:: PROVIDED MATERIAL ::
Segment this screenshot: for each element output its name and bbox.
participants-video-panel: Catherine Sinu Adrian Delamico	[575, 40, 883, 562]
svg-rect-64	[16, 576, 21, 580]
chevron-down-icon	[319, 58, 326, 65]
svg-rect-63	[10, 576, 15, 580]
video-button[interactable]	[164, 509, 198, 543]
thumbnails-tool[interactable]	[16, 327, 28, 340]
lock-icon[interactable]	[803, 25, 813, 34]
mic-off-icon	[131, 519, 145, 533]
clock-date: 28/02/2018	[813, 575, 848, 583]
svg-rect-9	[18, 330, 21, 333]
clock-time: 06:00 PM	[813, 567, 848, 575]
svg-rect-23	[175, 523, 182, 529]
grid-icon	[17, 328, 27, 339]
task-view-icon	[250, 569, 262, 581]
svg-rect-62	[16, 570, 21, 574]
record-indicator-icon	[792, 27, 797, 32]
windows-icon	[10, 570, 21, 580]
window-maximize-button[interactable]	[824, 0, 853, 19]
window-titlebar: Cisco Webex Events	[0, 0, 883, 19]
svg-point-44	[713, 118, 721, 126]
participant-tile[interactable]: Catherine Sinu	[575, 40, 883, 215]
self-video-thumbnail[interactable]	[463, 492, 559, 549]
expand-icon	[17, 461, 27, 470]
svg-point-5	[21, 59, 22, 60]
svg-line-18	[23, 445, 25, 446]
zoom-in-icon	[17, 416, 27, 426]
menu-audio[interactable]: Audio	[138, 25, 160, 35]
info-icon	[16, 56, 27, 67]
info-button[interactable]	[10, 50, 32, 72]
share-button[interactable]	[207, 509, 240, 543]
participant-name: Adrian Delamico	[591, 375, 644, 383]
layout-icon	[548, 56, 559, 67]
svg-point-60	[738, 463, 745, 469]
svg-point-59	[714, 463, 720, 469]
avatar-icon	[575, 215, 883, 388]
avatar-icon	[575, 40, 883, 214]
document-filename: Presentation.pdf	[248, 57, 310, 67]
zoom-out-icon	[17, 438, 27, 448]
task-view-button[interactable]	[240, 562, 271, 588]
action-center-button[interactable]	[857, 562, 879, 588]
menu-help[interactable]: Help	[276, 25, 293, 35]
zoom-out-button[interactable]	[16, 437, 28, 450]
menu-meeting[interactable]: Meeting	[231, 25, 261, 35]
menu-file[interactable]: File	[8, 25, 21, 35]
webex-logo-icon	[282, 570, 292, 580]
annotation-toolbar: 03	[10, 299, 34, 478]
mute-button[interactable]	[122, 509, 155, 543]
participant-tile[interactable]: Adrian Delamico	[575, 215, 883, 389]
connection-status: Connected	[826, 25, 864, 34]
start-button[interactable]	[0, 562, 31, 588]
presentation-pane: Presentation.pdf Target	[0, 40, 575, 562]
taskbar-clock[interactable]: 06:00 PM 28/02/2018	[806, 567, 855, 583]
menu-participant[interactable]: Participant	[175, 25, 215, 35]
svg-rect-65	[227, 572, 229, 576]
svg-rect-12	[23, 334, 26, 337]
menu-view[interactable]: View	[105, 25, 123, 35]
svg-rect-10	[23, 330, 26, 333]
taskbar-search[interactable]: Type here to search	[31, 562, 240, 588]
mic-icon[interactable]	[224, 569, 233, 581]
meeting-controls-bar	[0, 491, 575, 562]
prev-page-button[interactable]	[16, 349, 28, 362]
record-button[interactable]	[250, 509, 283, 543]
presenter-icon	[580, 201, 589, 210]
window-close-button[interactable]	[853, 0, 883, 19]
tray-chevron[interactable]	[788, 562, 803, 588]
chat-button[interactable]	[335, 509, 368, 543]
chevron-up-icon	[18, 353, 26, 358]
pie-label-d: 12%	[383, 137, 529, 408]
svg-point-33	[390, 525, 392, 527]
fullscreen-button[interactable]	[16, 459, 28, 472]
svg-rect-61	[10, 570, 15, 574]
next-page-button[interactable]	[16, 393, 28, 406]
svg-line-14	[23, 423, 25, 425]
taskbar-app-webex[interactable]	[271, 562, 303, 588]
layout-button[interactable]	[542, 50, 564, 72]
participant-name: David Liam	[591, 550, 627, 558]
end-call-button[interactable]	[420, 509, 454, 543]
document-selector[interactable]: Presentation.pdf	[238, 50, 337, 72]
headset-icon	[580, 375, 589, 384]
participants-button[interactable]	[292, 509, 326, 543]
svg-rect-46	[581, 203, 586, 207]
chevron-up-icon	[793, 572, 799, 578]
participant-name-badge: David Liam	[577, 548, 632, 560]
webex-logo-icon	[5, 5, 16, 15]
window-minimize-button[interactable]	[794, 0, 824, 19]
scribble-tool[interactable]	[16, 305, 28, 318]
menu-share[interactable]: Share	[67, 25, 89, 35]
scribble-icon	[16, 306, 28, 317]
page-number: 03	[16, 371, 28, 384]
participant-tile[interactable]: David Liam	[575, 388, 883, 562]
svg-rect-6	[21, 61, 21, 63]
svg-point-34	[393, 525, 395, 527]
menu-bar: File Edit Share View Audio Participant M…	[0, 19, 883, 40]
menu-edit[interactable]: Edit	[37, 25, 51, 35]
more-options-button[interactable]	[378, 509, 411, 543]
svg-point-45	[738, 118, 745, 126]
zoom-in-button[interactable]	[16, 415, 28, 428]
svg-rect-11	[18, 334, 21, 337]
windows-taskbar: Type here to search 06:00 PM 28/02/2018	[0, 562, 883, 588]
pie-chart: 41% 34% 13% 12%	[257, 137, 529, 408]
:::
None of the records may be omitted; each is to be printed exactly.

_ANSWER TO THIS PROBLEM_
Segment this screenshot: for each element output its name and bbox.
participants-video-panel: Catherine Sinu Adrian Delamico	[575, 40, 883, 562]
svg-rect-64	[16, 576, 21, 580]
chevron-down-icon	[319, 58, 326, 65]
svg-rect-63	[10, 576, 15, 580]
video-button[interactable]	[164, 509, 198, 543]
thumbnails-tool[interactable]	[16, 327, 28, 340]
lock-icon[interactable]	[803, 25, 813, 34]
mic-off-icon	[131, 519, 145, 533]
clock-date: 28/02/2018	[813, 575, 848, 583]
svg-rect-9	[18, 330, 21, 333]
clock-time: 06:00 PM	[813, 567, 848, 575]
svg-rect-23	[175, 523, 182, 529]
grid-icon	[17, 328, 27, 339]
task-view-icon	[250, 569, 262, 581]
svg-rect-62	[16, 570, 21, 574]
record-indicator-icon	[792, 27, 797, 32]
windows-icon	[10, 570, 21, 580]
window-maximize-button[interactable]	[824, 0, 853, 19]
window-titlebar: Cisco Webex Events	[0, 0, 883, 19]
svg-point-44	[713, 118, 721, 126]
participant-tile[interactable]: Catherine Sinu	[575, 40, 883, 215]
self-video-thumbnail[interactable]	[463, 492, 559, 549]
expand-icon	[17, 461, 27, 470]
svg-point-5	[21, 59, 22, 60]
svg-line-18	[23, 445, 25, 446]
zoom-in-icon	[17, 416, 27, 426]
menu-audio[interactable]: Audio	[138, 25, 160, 35]
info-icon	[16, 56, 27, 67]
info-button[interactable]	[10, 50, 32, 72]
share-button[interactable]	[207, 509, 240, 543]
participant-name: Adrian Delamico	[591, 375, 644, 383]
layout-icon	[548, 56, 559, 67]
svg-point-60	[738, 463, 745, 469]
svg-point-59	[714, 463, 720, 469]
avatar-icon	[575, 215, 883, 388]
avatar-icon	[575, 40, 883, 214]
document-filename: Presentation.pdf	[248, 57, 310, 67]
zoom-out-icon	[17, 438, 27, 448]
task-view-button[interactable]	[240, 562, 271, 588]
action-center-button[interactable]	[857, 562, 879, 588]
menu-help[interactable]: Help	[276, 25, 293, 35]
zoom-out-button[interactable]	[16, 437, 28, 450]
menu-meeting[interactable]: Meeting	[231, 25, 261, 35]
menu-file[interactable]: File	[8, 25, 21, 35]
webex-logo-icon	[282, 570, 292, 580]
annotation-toolbar: 03	[10, 299, 34, 478]
mute-button[interactable]	[122, 509, 155, 543]
participant-tile[interactable]: Adrian Delamico	[575, 215, 883, 389]
connection-status: Connected	[826, 25, 864, 34]
start-button[interactable]	[0, 562, 31, 588]
presentation-pane: Presentation.pdf Target	[0, 40, 575, 562]
taskbar-clock[interactable]: 06:00 PM 28/02/2018	[806, 567, 855, 583]
menu-participant[interactable]: Participant	[175, 25, 215, 35]
svg-rect-65	[227, 572, 229, 576]
svg-rect-12	[23, 334, 26, 337]
menu-view[interactable]: View	[105, 25, 123, 35]
svg-rect-10	[23, 330, 26, 333]
taskbar-search[interactable]: Type here to search	[31, 562, 240, 588]
mic-icon[interactable]	[224, 569, 233, 581]
meeting-controls-bar	[0, 491, 575, 562]
prev-page-button[interactable]	[16, 349, 28, 362]
record-button[interactable]	[250, 509, 283, 543]
presenter-icon	[580, 201, 589, 210]
window-close-button[interactable]	[853, 0, 883, 19]
tray-chevron[interactable]	[788, 562, 803, 588]
chat-button[interactable]	[335, 509, 368, 543]
chevron-up-icon	[18, 353, 26, 358]
pie-label-d: 12%	[383, 137, 529, 408]
svg-point-33	[390, 525, 392, 527]
fullscreen-button[interactable]	[16, 459, 28, 472]
svg-rect-61	[10, 570, 15, 574]
next-page-button[interactable]	[16, 393, 28, 406]
svg-line-14	[23, 423, 25, 425]
taskbar-app-webex[interactable]	[271, 562, 303, 588]
layout-button[interactable]	[542, 50, 564, 72]
participant-name: David Liam	[591, 550, 627, 558]
end-call-button[interactable]	[420, 509, 454, 543]
document-selector[interactable]: Presentation.pdf	[238, 50, 337, 72]
headset-icon	[580, 375, 589, 384]
participants-button[interactable]	[292, 509, 326, 543]
svg-rect-46	[581, 203, 586, 207]
chevron-up-icon	[793, 572, 799, 578]
participant-name-badge: David Liam	[577, 548, 632, 560]
webex-logo-icon	[5, 5, 16, 15]
window-minimize-button[interactable]	[794, 0, 824, 19]
scribble-tool[interactable]	[16, 305, 28, 318]
menu-share[interactable]: Share	[67, 25, 89, 35]
scribble-icon	[16, 306, 28, 317]
page-number: 03	[16, 371, 28, 384]
participant-tile[interactable]: David Liam	[575, 388, 883, 562]
svg-rect-6	[21, 61, 21, 63]
svg-point-34	[393, 525, 395, 527]
menu-bar: File Edit Share View Audio Participant M…	[0, 19, 883, 40]
menu-edit[interactable]: Edit	[37, 25, 51, 35]
more-options-button[interactable]	[378, 509, 411, 543]
svg-point-45	[738, 118, 745, 126]
zoom-in-button[interactable]	[16, 415, 28, 428]
svg-rect-11	[18, 334, 21, 337]
windows-taskbar: Type here to search 06:00 PM 28/02/2018	[0, 562, 883, 588]
pie-chart: 41% 34% 13% 12%	[257, 137, 529, 408]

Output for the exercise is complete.